BTW: if what you really value is national prestige, we part ways.  I value practical results delivered to real people.  Chest beating is for turkeys.

-------------------------------------------------------

If the dinosaurs had a space program, they'd still be here.


Al Globus

http://alglobus.net



Views expressed in this email are only my opinions and are not the position of any organization I'm familiar with.


Stephen Ashworth

unread,
Aug 24, 2010, 5:12:16 PM8/24/10
to sri-philoso...@googlegroups.com
Richard DePersio,

I disagree with your analysis.  The object of the Obama plan is not to "murder" NASA, as you picturesquely put it, but rather to break up its monopoly on manned spaceflight in the US.

I agree that a rationally designed programme would hold back on retiring the Shuttle until a replacement was ready to fly.  But NASA and Congress have between them conspired to prevent a Shuttle replacement being developed for the past couple of decades.  If progress is to be made, it must now come from the private sector, with whatever government encouragement or stimulus is necessary for it to create a new industry.

Orion-Ares is of course in no sense a Shuttle replacement.  It is an Apollo replacement.  If the US gets into another Moon race or a Mars race with Russia or China or somebody else, Orion-Ares might even be politically useful.  But it certainly has little to do with creating a sustainable human presence in space.

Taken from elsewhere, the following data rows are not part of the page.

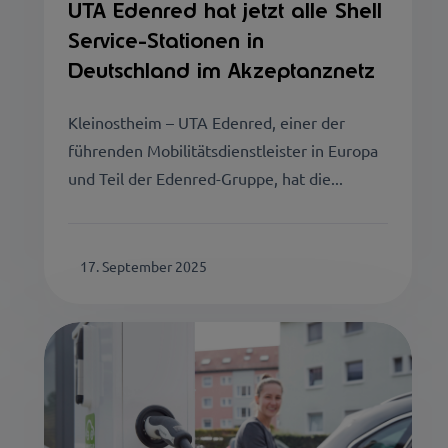
UTA Edenred hat jetzt alle Shell
Service-Stationen in
Deutschland im Akzeptanznetz
Kleinostheim – UTA Edenred, einer der
führenden Mobilitätsdienstleister in Europa
und Teil der Edenred-Gruppe, hat die...
17. September 2025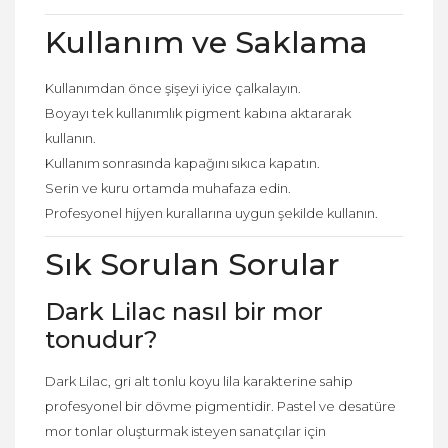
Kullanım ve Saklama
Kullanımdan önce şişeyi iyice çalkalayın.
Boyayı tek kullanımlık pigment kabına aktararak
kullanın.
Kullanım sonrasında kapağını sıkıca kapatın.
Serin ve kuru ortamda muhafaza edin.
Profesyonel hijyen kurallarına uygun şekilde kullanın.
Sık Sorulan Sorular
Dark Lilac nasıl bir mor
tonudur?
Dark Lilac, gri alt tonlu koyu lila karakterine sahip
profesyonel bir dövme pigmentidir. Pastel ve desatüre
mor tonlar oluşturmak isteyen sanatçılar için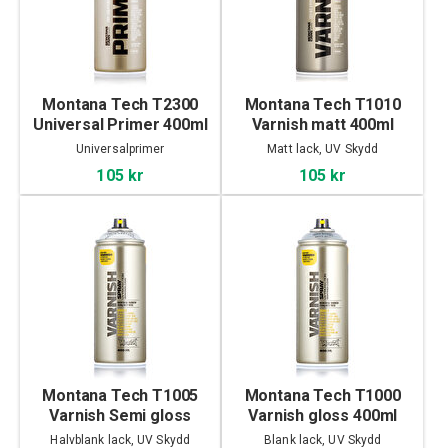
Montana Tech T2300
Montana Tech T1010
Universal Primer 400ml
Varnish matt 400ml
Universalprimer
Matt lack, UV Skydd
105 kr
105 kr
Montana Tech T1005
Montana Tech T1000
Varnish Semi gloss
Varnish gloss 400ml
400ml
Halvblank lack, UV Skydd
Blank lack, UV Skydd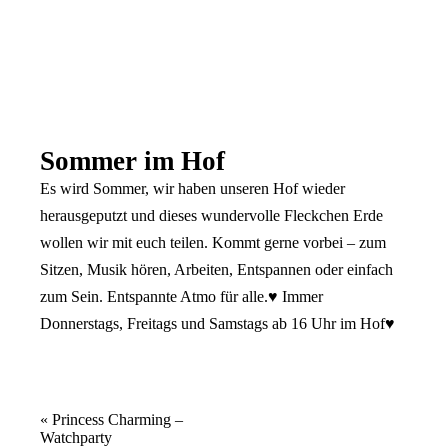
Sommer im Hof
Es wird Sommer, wir haben unseren Hof wieder
herausgeputzt und dieses wundervolle Fleckchen Erde
wollen wir mit euch teilen. Kommt gerne vorbei – zum
Sitzen, Musik hören, Arbeiten, Entspannen oder einfach
zum Sein. Entspannte Atmo für alle.♥ Immer
Donnerstags, Freitags und Samstags ab 16 Uhr im Hof♥
Veranstaltung
«
Princess Charming –
Watchparty
Navigation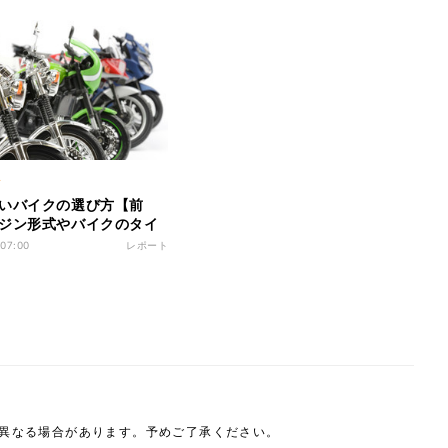
ク
いバイクの選び方【前
ジン形式やバイクのタイ
違う?
 07:00
レポート
は異なる場合があります。予めご了承ください。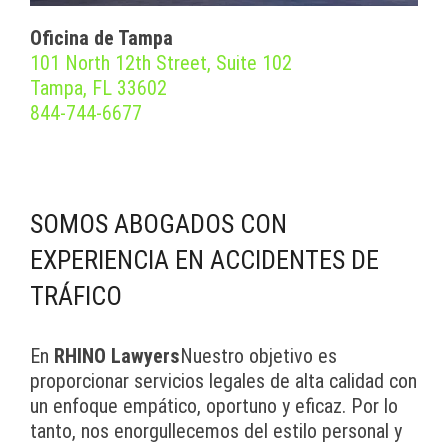
Oficina de Tampa
101 North 12th Street, Suite 102
Tampa, FL 33602
844-744-6677
SOMOS ABOGADOS CON
EXPERIENCIA EN ACCIDENTES DE
TRÁFICO
En
RHINO Lawyers
Nuestro objetivo es
proporcionar servicios legales de alta calidad con
un enfoque empático, oportuno y eficaz. Por lo
tanto, nos enorgullecemos del estilo personal y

The real business at hand is to complete the mission of the Shuttle, which was to make manned space access routine, and by dropping the price to stimulate new sustainable commercial opportunities in orbit.  Until that mission is fulfilled, we are stuck at the level of occasional, government-only, expensive and controversial missions, and the real Space Age has not yet begun.

Stephen Ashworth

*****************************************
Stephen Ashworth, Oxford, U.K.

Do we choose growth in the infinite universe
or decline on the overcrowded village Earth?

===  ASTRONAUTICAL EVOLUTION  ===
*****************************************


Keith Henson

unread,
Aug 24, 2010, 6:12:50 PM8/24/10
to sri-philoso...@googlegroups.com
Perhaps this is the time to take a brand new look at space flight.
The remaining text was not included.